The squirrels here have racing stripes down their backs and love the royal palms on the property. They would put a cirque du soleil performer to shame and they always work without a net, but I have seen a few miss the mark and thump to the ground. Remarkably they bounce up quicker than I did in freshman football when I was trying to make varsity. Our caretaker has new playful kittens. They seemed to have intimidated the mice that visited us for a little while. Even some guests will feel the need to move on eventually.

The magpie demeanor of the giant blue jay's is hilarious as they try to eat the fruit inside my kitchen and torment my pooch for her kibble. We talk back and forth. I am not sure what I am saying to them with my whistles but they seem to agree with me most of the time. The vultures stop by once in a while, drawn in by the smell of dogs bones scattered about. They are not so attractive up close and I certainly wouldn't want to smell their breath, but iI must say they are divine when they soar on the trade winds overhead. We are at the tip of remote peninsula and they along with the pelicans hover effortlessly in the sky above looking for the next meal or mate....

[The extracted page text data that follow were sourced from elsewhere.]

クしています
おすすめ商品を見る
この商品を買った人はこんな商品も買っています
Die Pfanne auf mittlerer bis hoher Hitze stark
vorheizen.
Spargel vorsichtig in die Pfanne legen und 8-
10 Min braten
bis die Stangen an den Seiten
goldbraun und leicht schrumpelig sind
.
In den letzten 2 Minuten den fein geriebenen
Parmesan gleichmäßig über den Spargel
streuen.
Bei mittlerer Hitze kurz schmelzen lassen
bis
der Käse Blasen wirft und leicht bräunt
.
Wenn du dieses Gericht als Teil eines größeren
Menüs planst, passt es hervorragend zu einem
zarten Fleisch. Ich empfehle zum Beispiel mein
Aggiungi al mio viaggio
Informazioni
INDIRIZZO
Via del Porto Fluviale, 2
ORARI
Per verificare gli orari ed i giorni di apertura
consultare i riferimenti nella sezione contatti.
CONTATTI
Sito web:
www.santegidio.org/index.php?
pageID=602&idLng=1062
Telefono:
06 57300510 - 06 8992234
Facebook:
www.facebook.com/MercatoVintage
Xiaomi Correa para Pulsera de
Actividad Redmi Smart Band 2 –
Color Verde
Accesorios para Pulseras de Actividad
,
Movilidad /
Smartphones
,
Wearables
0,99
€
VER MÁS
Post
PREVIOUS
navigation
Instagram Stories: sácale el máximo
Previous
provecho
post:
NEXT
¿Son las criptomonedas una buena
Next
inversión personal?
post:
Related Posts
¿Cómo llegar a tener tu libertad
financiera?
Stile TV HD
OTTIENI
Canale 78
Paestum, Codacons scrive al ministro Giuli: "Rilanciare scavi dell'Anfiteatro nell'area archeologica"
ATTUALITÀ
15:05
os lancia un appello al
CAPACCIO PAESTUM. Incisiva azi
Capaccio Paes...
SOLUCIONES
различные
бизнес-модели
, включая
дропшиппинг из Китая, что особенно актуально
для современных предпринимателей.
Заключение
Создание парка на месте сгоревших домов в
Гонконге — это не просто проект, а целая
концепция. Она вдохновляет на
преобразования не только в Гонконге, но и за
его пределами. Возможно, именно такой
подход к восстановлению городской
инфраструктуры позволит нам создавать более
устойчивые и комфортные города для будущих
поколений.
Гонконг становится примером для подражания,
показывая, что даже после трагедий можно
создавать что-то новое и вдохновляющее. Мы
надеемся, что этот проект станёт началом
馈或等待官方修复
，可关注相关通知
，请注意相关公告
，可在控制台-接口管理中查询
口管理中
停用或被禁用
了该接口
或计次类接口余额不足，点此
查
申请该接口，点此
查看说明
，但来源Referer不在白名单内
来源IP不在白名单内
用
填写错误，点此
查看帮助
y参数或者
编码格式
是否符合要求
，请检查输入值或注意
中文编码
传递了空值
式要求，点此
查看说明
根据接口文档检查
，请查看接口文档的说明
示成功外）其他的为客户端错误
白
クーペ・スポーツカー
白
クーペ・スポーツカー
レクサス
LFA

The loose saddle horses across the street are kinda free range and seem wander through the yard almost as often as my neighbors chicken. I have discovered a few snakes outside and scorpions and a couple of tarantulas inside our lovely casita. Treading lightly upon the earth, knowingly planting each step like a walking meditation is good policy for life in general. This skill has come in especially handy living in the jungle. The little tiny lizards put on quite a show hunting around the bare light bulbs every night, capturing prey with the patience and ease of 10,000 years of practice.

The Purple and Orange 'suicide' crabs migrate through a couple of times a year and will swarm into your house if you leave the door open. They have an unfortunate habit of getting squashed on the road... They seem to thrive on the challenge of trying to bite the tires of on coming cars with raised open claws. We all face different challenges on our journey, it is fortunate I guess that they have power in numbers. I am probably leaving out a few more entertaining species of local critters but that is what I see and get to experience on a daily basis just at my house, hanging in my hammock on the front porch. It's even more mind blowing what i see when i go out in the deep jungle or into the park land...

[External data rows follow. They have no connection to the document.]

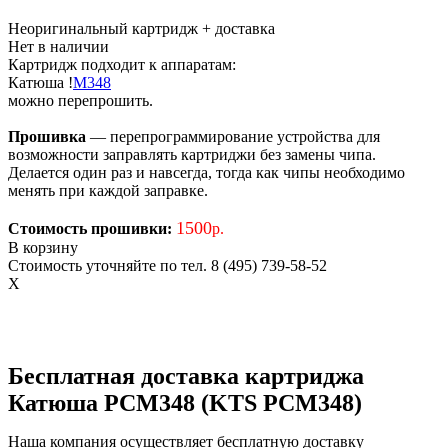
Неоригинальный картридж
+ доставка
Нет в наличии
Картридж подходит к аппаратам:
Катюша
!
M348
можно перепрошить.
Прошивка
— перепрограммирование устройства для
возможности заправлять картриджи без замены чипа.
Делается один раз и навсегда, тогда как чипы необходимо
менять при каждой заправке.
1500
Стоимость прошивки:
р.
В корзину
Стоимость уточняйте по тел. 8 (495) 739-58-52
X
Бесплатная доставка картриджа
Катюша PCM348 (KTS PCM348)
Наша компания осуществляет бесплатную доставку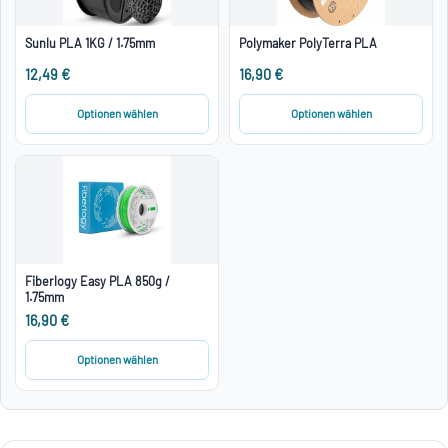
Sunlu PLA 1KG / 1.75mm
Polymaker PolyTerra PLA
12,49 €
16,90 €
Optionen wählen
Optionen wählen
Fiberlogy Easy PLA 850g /
1.75mm
16,90 €
Optionen wählen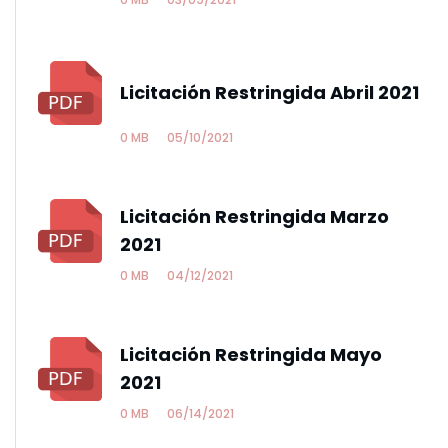
Licitación Restringida Abril 2021
0 MB
05/10/2021
Licitación Restringida Marzo
2021
0 MB
04/12/2021
Licitación Restringida Mayo
2021
0 MB
06/14/2021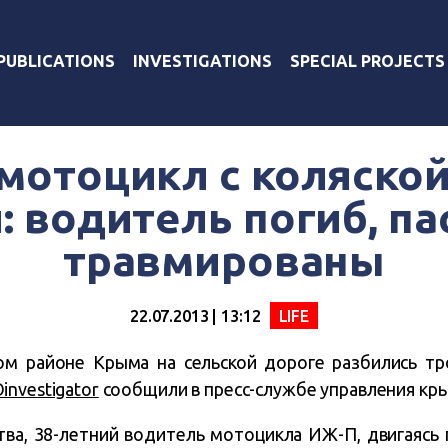
PUBLICATIONS
INVESTIGATIONS
SPECIAL PROJECTS
мотоцикл с коляско
и: водитель погиб, п
травмированы
22.07.2013 | 13:12
LIFE
ом районе Крыма на сельской дороге разбились тр
nvestigator
сообщили в пресс-службе управления кр
ва, 38-летний водитель мотоцикла ИЖ-П, двигаясь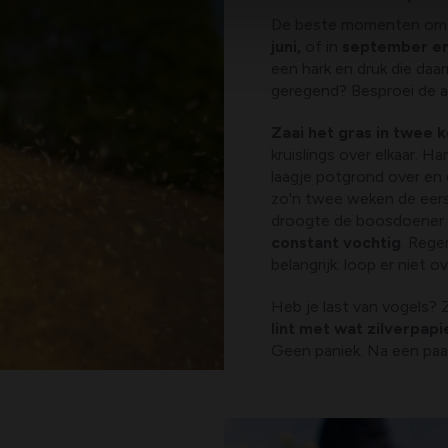
De beste momenten om g
juni,
of in
september en
een hark en druk die daar
geregend? Besproei de a
Zaai het gras in twee 
kruislings over elkaar. Ha
laagje potgrond over en dr
zo'n twee weken de eerste
droogte de boosdoener 
constant vochtig
. Rege
belangrijk: loop er niet 
Heb je last van vogels?
lint met wat zilverpap
Geen paniek. Na een paar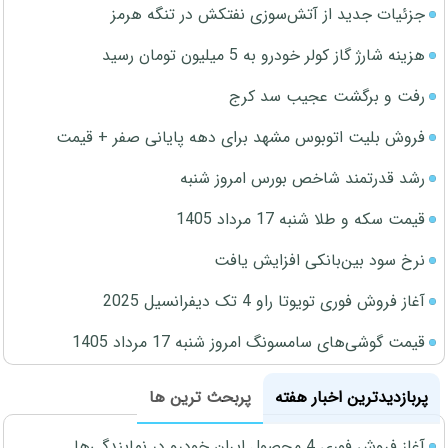
جزئیات جدید از آتش‌سوزی نفتکش در تنگه هرمز
هزینه شارژ گاز کولر خودرو به 5 میلیون تومان رسید
رفت و برگشت عجیب سد کرج
فروش بلیت اتوبوس مشهد برای دهه پایانی صفر + قیمت
رشد قدرتمند شاخص بورس امروز شنبه
قیمت سکه و طلا شنبه 17 مرداد 1405
نرخ سود بین‌بانکی افزایش یافت
آغاز فروش فوری تویوتا راو 4 تک دیفرانسیل 2025
قیمت گوشی‌های سامسونگ امروز شنبه 17 مرداد 1405
پربازدیدترین اخبار هفته
پربحث ترین ها
آغاز فروش فوری 4 محصول ایران خودرو در نمایندگی‌ها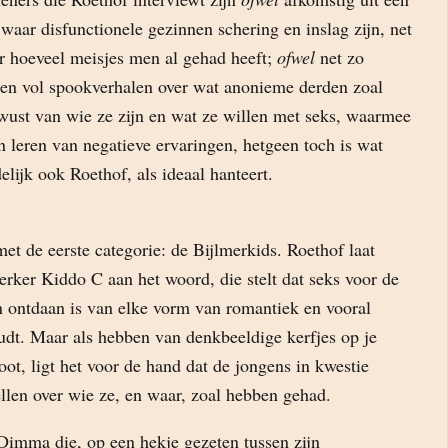
waar disfunctionele gezinnen schering en inslag zijn, net
er hoeveel meisjes men al gehad heeft;
ofwel
net zo
k en vol spookverhalen over wat anonieme derden zoal
wust van wie ze zijn en wat ze willen met seks, waarmee
 leren van negatieve ervaringen, hetgeen toch is wat
lijk ook Roethof, als ideaal hanteert.
t de eerste categorie: de Bijlmerkids. Roethof laat
rker Kiddo C aan het woord, die stelt dat seks voor de
 ontdaan is van elke vorm van romantiek en vooral
udt. Maar als hebben van denkbeeldige kerfjes op je
root, ligt het voor de hand dat de jongens in kwestie
ellen over wie ze, en waar, zoal hebben gehad.
 Dimma die, op een hekje gezeten tussen zijn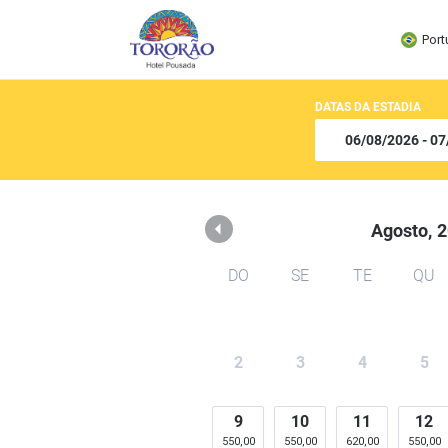
Tororão Hotel Pousada
Port
DATAS DA ESTADIA
Agosto,
2
DO
SE
TE
QU
2
3
4
5
9
10
11
12
550,00
550,00
620,00
550,00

The royal blue butterflies and the hummingbirds help keep it real as they have their own unique effortlessness about them... Nature is Bliss, support it, enjoy it, protect it, nourish it, roll around and revel in it as much as you can. We have taken a lot from the mother earth and she just keeps giving back despite our nearsightedness. With all of the Bombs and nuclear power plants we have created it is amazing we have made it this far as a species. We are still so primitive in so many ways. We as the top primates have to take responsibility to govern the future of the planet.

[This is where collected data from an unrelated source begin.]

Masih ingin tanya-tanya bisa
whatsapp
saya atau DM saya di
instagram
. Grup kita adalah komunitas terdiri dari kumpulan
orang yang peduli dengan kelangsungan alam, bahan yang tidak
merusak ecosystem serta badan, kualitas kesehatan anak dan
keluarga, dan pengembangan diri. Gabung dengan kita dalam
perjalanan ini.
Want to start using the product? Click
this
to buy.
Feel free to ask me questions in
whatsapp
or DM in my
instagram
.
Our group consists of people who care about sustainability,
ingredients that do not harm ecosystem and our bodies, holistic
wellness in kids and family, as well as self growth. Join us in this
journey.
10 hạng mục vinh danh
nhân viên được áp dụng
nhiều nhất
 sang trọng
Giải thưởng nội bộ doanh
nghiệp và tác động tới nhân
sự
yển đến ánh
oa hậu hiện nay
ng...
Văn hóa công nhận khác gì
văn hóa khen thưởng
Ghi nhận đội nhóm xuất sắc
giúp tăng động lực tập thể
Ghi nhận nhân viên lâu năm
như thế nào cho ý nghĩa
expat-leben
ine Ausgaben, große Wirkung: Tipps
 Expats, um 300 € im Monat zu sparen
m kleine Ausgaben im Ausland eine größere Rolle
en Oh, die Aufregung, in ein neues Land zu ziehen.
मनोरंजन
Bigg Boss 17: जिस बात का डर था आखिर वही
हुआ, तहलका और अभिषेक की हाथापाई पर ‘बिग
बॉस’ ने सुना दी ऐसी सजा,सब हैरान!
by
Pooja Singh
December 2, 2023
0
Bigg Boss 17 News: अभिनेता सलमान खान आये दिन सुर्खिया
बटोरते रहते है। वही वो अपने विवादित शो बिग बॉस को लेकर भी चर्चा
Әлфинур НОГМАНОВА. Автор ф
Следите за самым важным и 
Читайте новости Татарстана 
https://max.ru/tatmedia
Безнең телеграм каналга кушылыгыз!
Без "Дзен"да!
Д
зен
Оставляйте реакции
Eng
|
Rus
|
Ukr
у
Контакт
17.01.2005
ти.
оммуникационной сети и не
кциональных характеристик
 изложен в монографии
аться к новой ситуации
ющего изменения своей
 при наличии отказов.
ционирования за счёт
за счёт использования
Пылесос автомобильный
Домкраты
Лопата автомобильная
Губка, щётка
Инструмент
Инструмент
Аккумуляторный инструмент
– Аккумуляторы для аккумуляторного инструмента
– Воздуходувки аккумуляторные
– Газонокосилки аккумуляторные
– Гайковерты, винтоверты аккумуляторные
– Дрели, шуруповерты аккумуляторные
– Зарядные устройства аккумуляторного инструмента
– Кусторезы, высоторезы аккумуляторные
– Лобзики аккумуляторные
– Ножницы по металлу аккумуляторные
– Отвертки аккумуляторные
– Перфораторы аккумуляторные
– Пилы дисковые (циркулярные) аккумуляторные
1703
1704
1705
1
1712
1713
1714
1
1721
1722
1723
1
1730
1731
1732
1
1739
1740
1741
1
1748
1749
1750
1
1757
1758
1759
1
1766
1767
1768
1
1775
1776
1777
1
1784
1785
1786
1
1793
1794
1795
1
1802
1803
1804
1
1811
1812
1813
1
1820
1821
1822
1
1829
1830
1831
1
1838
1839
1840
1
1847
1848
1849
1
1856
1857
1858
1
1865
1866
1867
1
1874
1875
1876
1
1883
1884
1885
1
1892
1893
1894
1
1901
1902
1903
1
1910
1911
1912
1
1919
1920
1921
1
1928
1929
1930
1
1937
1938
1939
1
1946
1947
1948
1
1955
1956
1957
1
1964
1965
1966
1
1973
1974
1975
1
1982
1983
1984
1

"When you are in doubt, do only that which benefits the Earth..."

If we were a more advanced species this would be the 1st Commandment. In yoga it is the first commandment, Ahimsa a.k.a. Non Harming. Not to worry, it is the top priority for a lot of us and we shall be heard. Move towards earth causes, earth people and sustainable events and communities.

Stay close to nature, however you can, wherever you are. That is where God/ spirit / source energy resides. Love the animals... All of them. If you are thinking of a good place to thaw out this winter, consider Costa Rica. All natural power, no military or nuclear anything, strong Organic communities, banned GMO's, some of lowest crime rates in the Americas and the most protected parkland of any country per size, 23%. Try to travel to and support a country that does not partake in war!! There are 23 all over the world. Google it! BIG Love!!! It just feels different here... Pura Vida!!!!